This works with all acids or any other solution that you can find a specific gravity chart on.

I did this math hurriedly. If anyone finds an error in my logic or my math, please let me know.

I might note that all this can vary slightly, depending on the actual temperatures involved. I used the specific gravities at 20C (68F) for all calculations.

Chris


----------



## samuel-a (Jun 16, 2011)

Hi Chris 

Thank you for crunching the numbers.
Though, somthing doesn't add up here. When I'll get home later I'll try and figure out what.


----------



## goldenchild (Jun 16, 2011)

I'm a bit confused too. 

1000 ml of 70% nitric has 700ml of pure nitric

1000ml of water added to the 1000ml of 70% nitric is a total of 2000ml of solution

700ml / 2000m = .35

right? :|


----------



## Sucho (Jun 16, 2011)

what about doing neutralising titration ? :lol:


----------



## goldsilverpro (Jun 16, 2011)

> 1000 ml of 70% nitric has 700ml of pure nitric



That's true, BY VOLUME, but it's 70% BY WEIGHT and 1000 ml of 70% weighs 1413.4 grams. Apples and oranges! The WEIGHT of nitric in a liter of 70% = 1413.4 x .70 = 989.4 grams.
My own Edit: That's NOT true, BY VOLUME. A liter of 70%, by weight, nitric contains 1413.4 - 989.4 = 424 grams or ml of water (it's 42.4%, by volume, water). Therefore, a 70%, by weight, nitric solution would be the same as a 100 - 42.4 = 57.6%, by volume, nitric solution.

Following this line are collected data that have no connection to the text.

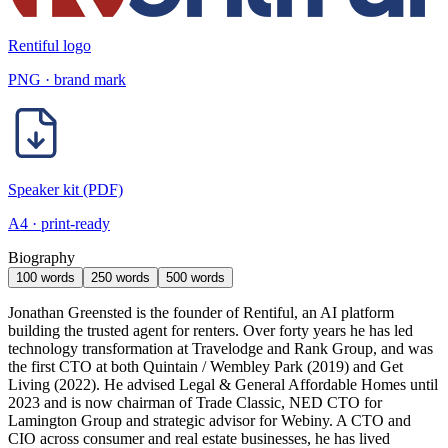
Rentiful logo
PNG · brand mark
Speaker kit (PDF)
A4 · print-ready
Biography
100 words
250 words
500 words
Jonathan Greensted is the founder of Rentiful, an AI platform
building the trusted agent for renters. Over forty years he has led
technology transformation at Travelodge and Rank Group, and was
the first CTO at both Quintain / Wembley Park (2019) and Get
Living (2022). He advised Legal & General Affordable Homes until
2023 and is now chairman of Trade Classic, NED CTO for
Lamington Group and strategic advisor for Webiny. A CTO and
CIO across consumer and real estate businesses, he has lived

> 1000ml of water added to the 1000ml of 70% nitric is a total of 2000ml of solution



That's true, but the 2000 ml weighs 1413.4 + 1000 = 2413.4 grams. BY WEIGHT, therefore, the nitric is 989.4/2413.4 = 41%

The problem is that you're combining 2 different materials, nitric and water, which have great differences in their specific gravities.


----------



## Sucho (Jun 16, 2011)

an international agreement for stating a concentration of acids is in percent w/w or percent v/v?because both calculations are correct.in only depends on apples and oranges...


----------



## goldenchild (Jun 16, 2011)

Think I get it now. Adding a liter worth of say corn syrup to a liter of water is heavier than a liter of water to a liter of water. Same in volume different in weight. 

So when we are cutting our 70% nitric we should use less nitric and more water... I think. I wanna say to use 6% less nitric EX. 94ml of nitric to every 100ml of water. But like GSP said, this math isn't very intuitive.


----------



## goldsilverpro (Jun 16, 2011)

The purpose was to determine how much 35% nitric it would take to dissolve a gram of silver.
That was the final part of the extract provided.